Session 2: Solar, Planetary and Space Physics

Title: The heliolatitudinal variation of the galactic cosmic-ray intensity with a shell model. Comparison with Ulysses measurements
Author(s): G. Exarhos, X. Moussas (Poster)
Contact: X. Moussas, National University of Athens, xmoussas@cc.uoa.gr

ABSTRACT
  We study the dependence of cosmic rays with heliolatitude using a simple  method and compare the results with the actual data from Ulysses and IMP spacecraft. We reproduce the galactic cosmic-ray heliographic latitudinal intensity variations applying a semi-empirical 2-D diffusion-convection model for the cosmic ray transport in the interplanetary space.
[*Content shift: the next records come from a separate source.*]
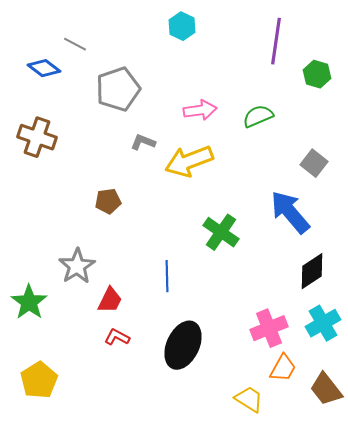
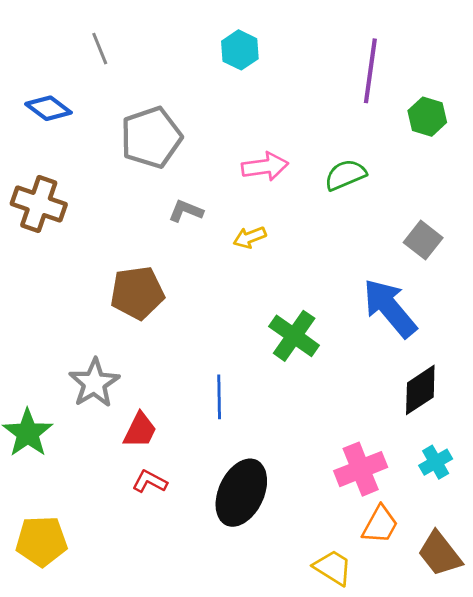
gray line: (75, 44) -> (100, 49), moved, turned 40
yellow arrow: (189, 161) -> (250, 237), size x0.5
brown pentagon: (108, 201) -> (137, 293), size x1.5
cyan cross: (323, 323) -> (436, 462), size x0.7
yellow pentagon: (39, 380) -> (41, 541), turned 30

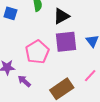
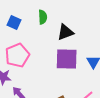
pink pentagon: (37, 52) -> (17, 55), moved

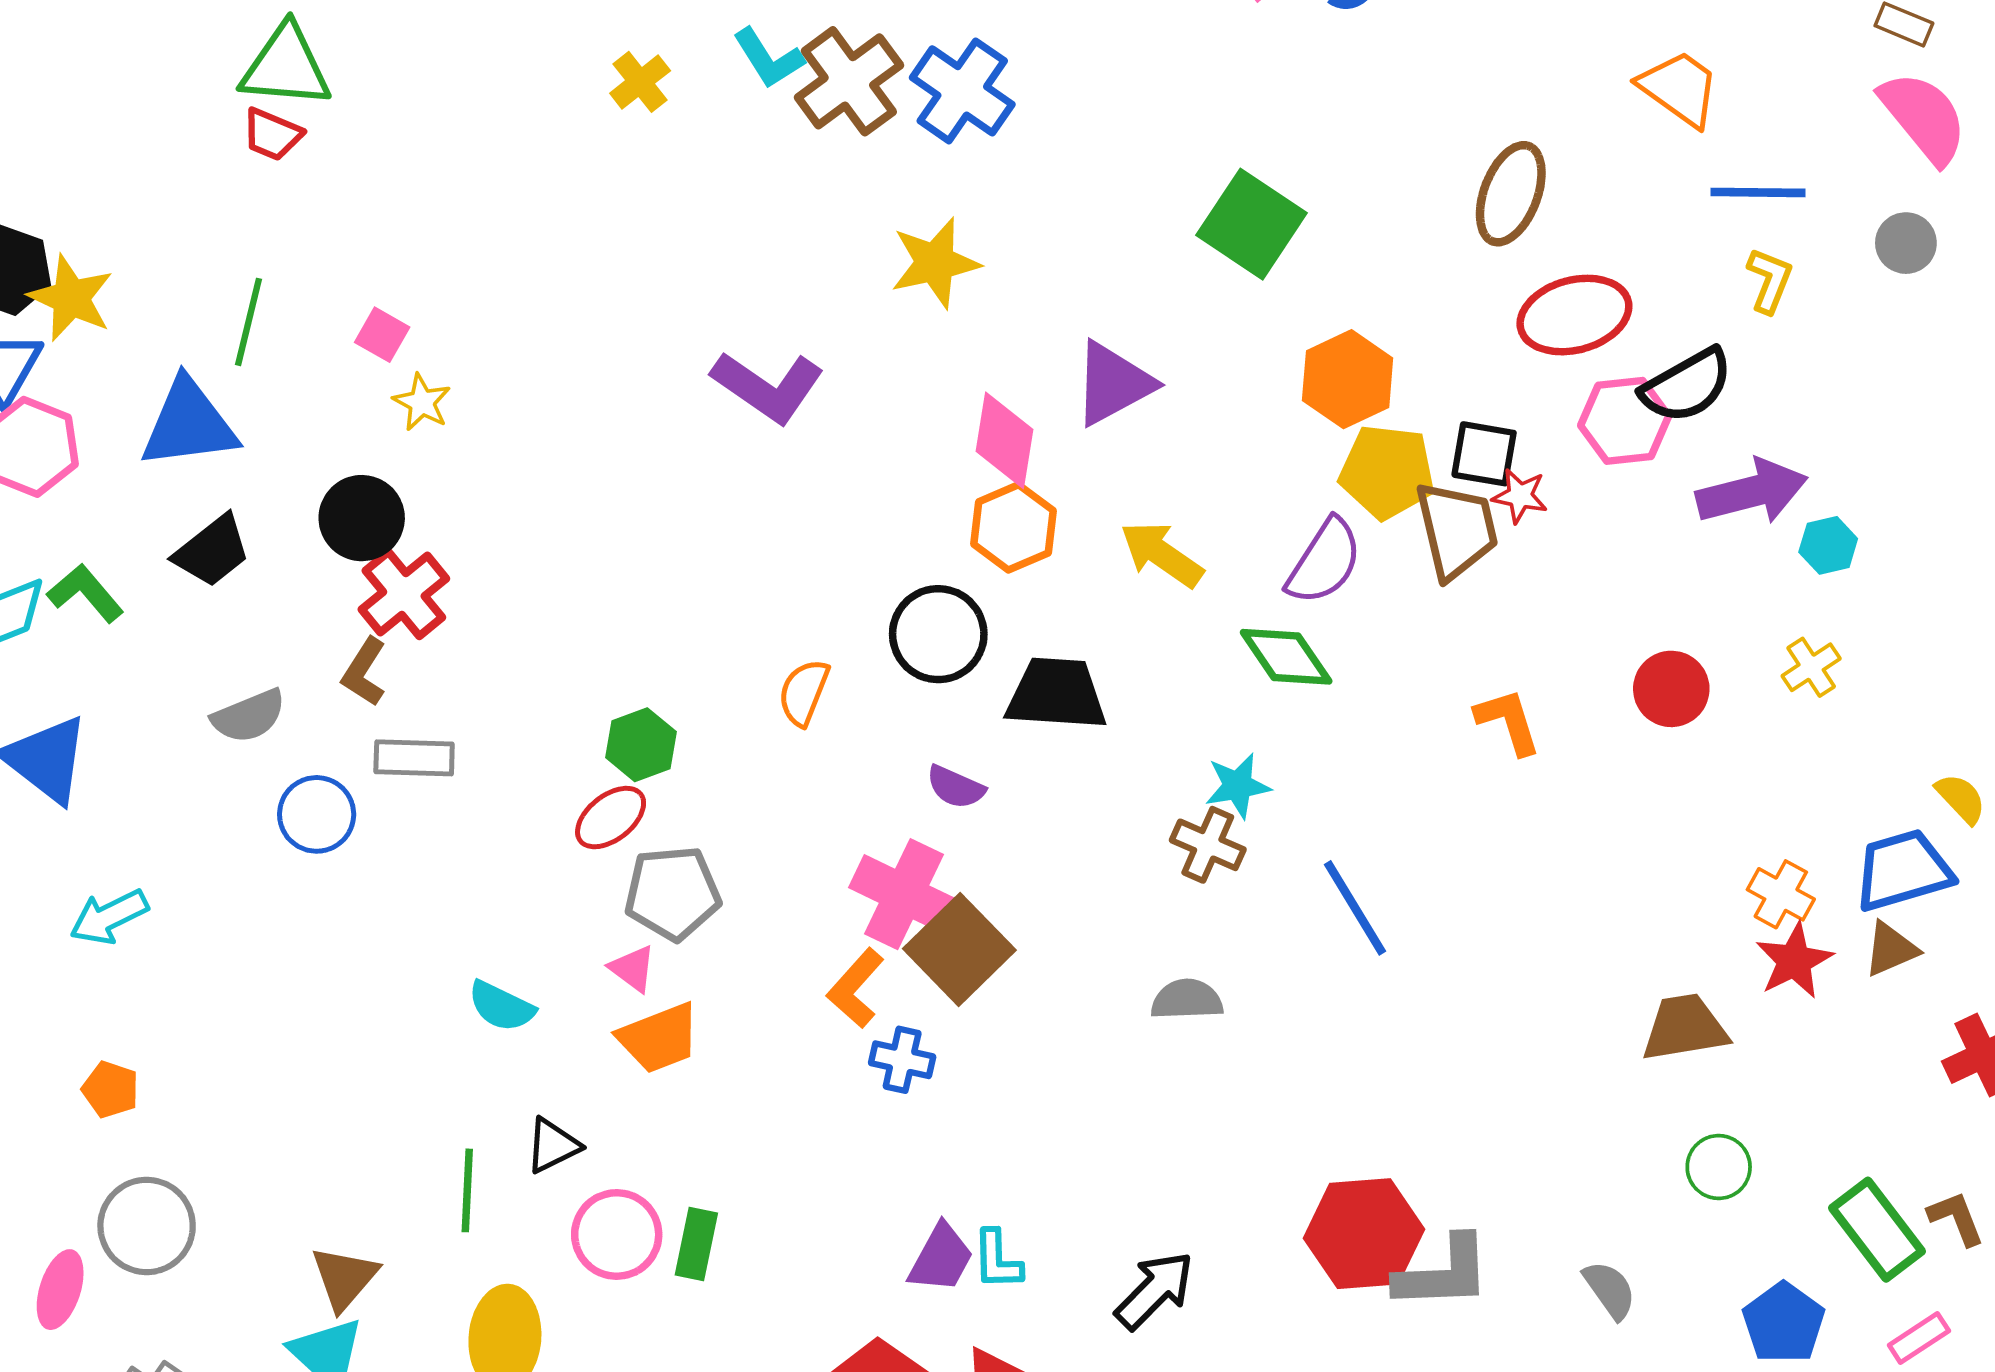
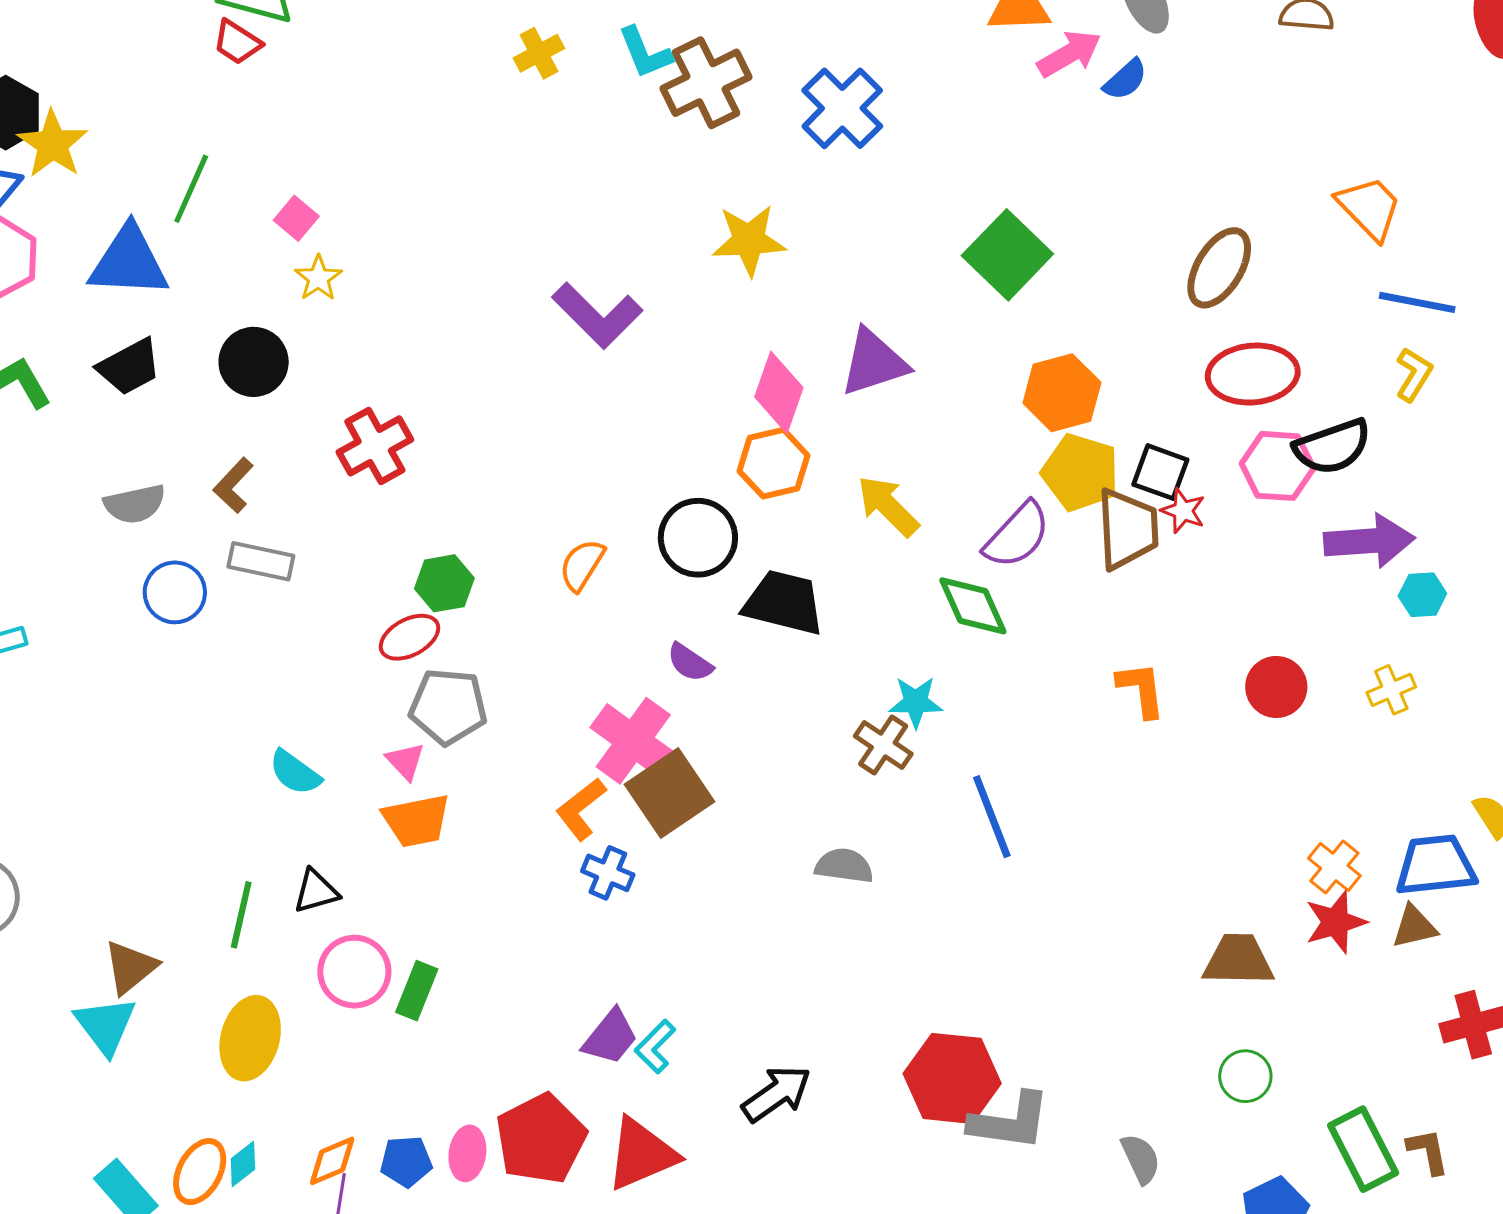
blue cross: (962, 91) -> (842, 108), moved
red cross: (404, 594) -> (375, 446), moved
cyan L-shape: (997, 1260) -> (655, 1047), turned 36

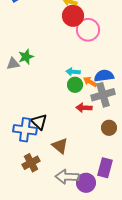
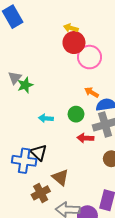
gray triangle: (13, 64) -> (15, 78), moved, turned -40
cyan arrow: (73, 72) -> (46, 118), moved
orange arrow: (90, 82) -> (92, 92), moved
brown cross: (31, 163) -> (41, 193), moved

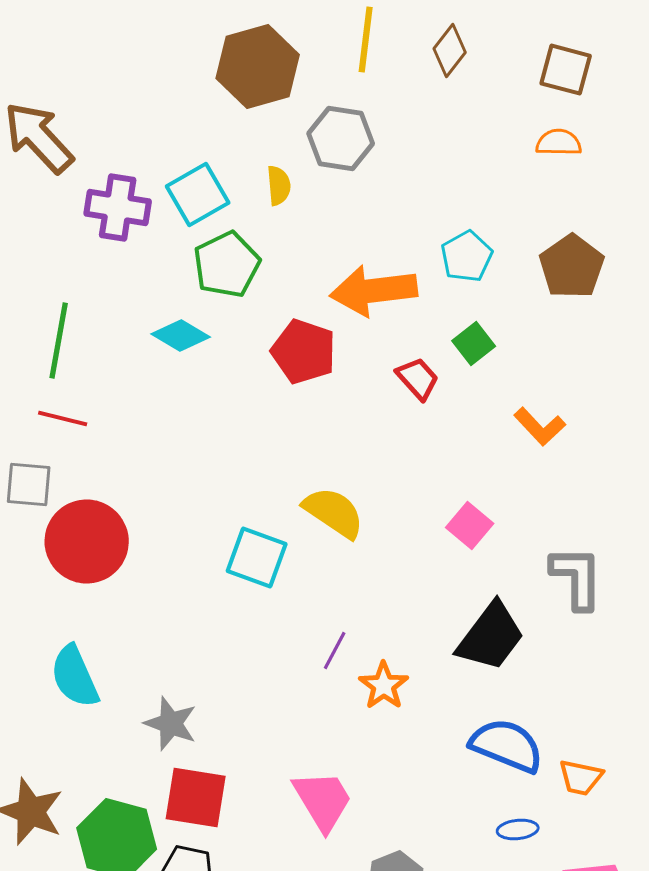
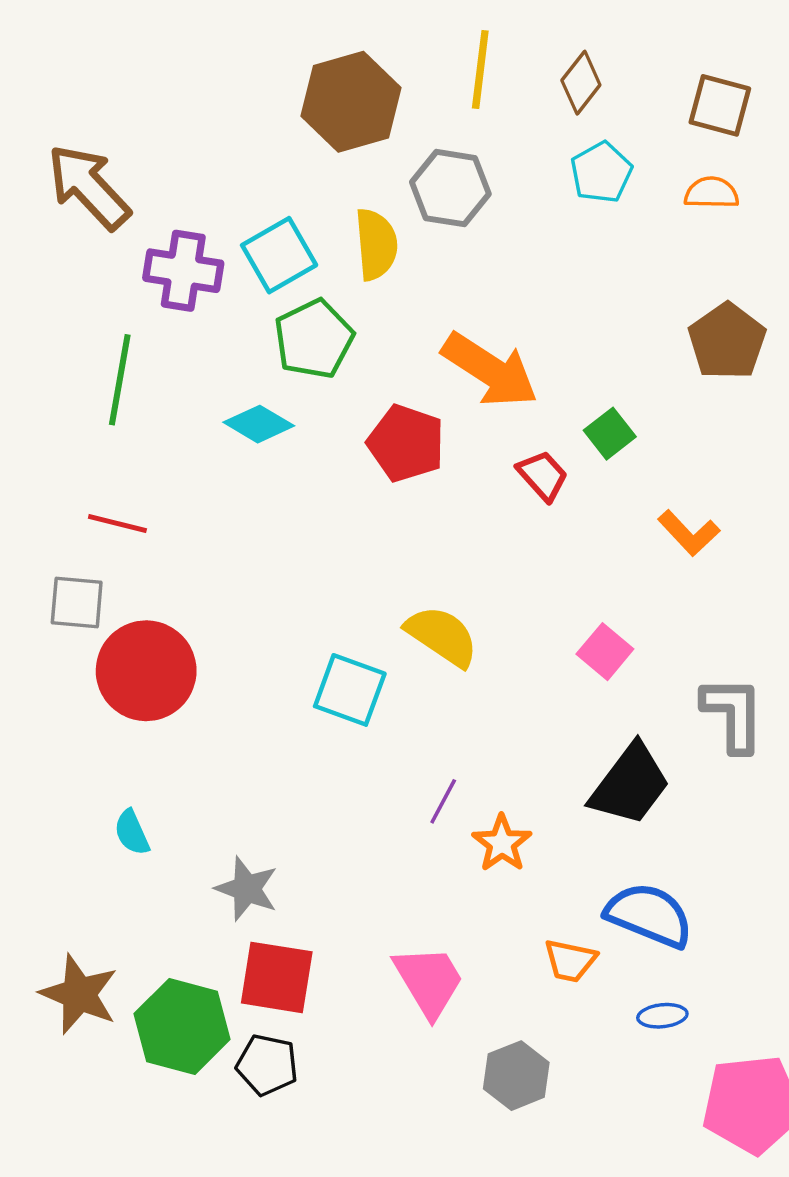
yellow semicircle: (279, 186) -> (376, 244), size x1.5
cyan pentagon: (467, 256) -> (601, 172), moved
orange arrow: (374, 290) -> (490, 370), turned -140
green line: (59, 340) -> (120, 380), moved
cyan semicircle: (75, 676) -> (132, 832), size x0.6
orange trapezoid: (581, 778) -> (570, 961), moved

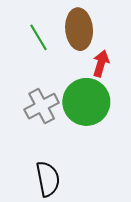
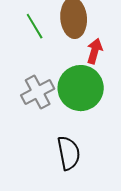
black semicircle: (48, 179) -> (69, 153), moved

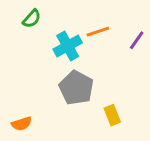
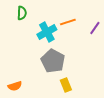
green semicircle: (32, 19) -> (22, 13), turned -40
yellow rectangle: (112, 115) -> (66, 85), moved

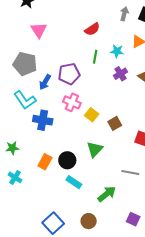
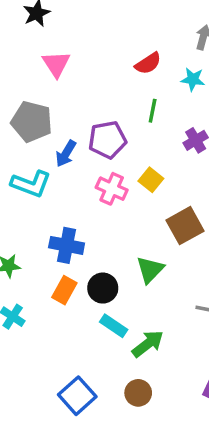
cyan star: (117, 51) -> (193, 79), moved
cyan L-shape: (25, 100) -> (31, 184), turned -35
yellow square: (92, 115) -> (151, 180), moved
blue cross: (43, 120) -> (67, 245), moved
brown square: (115, 123) -> (185, 226), size x1.5
green arrow: (107, 194) -> (148, 344), moved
This model is a modification of our previous 1-D model (Exarhos and Moussas, 2001) and includes not only the radial diffusion of the cosmic-ray particles but also the latitudinal diffusion. Dividing the interplanetary region into "spherical magnetic sectors" (a small heliolatitudinal extension of a spherical magnetized solar wind plasma shell) that travel into the interplanetary space at the solar wind velocity, we calculate the cosmic-ray intensity for different heliographic latitudes as a series of successive intensity drops that all these "spherical magnetic sectors", between the Sun and the heliospheric termination shock, cause to the unmodulated galactic cosmic-ray intensity. Our results are compared with the Ulysses cosmic-ray measurements obtained during the first pole-to-pole passage from mid-1994 to mid-1995.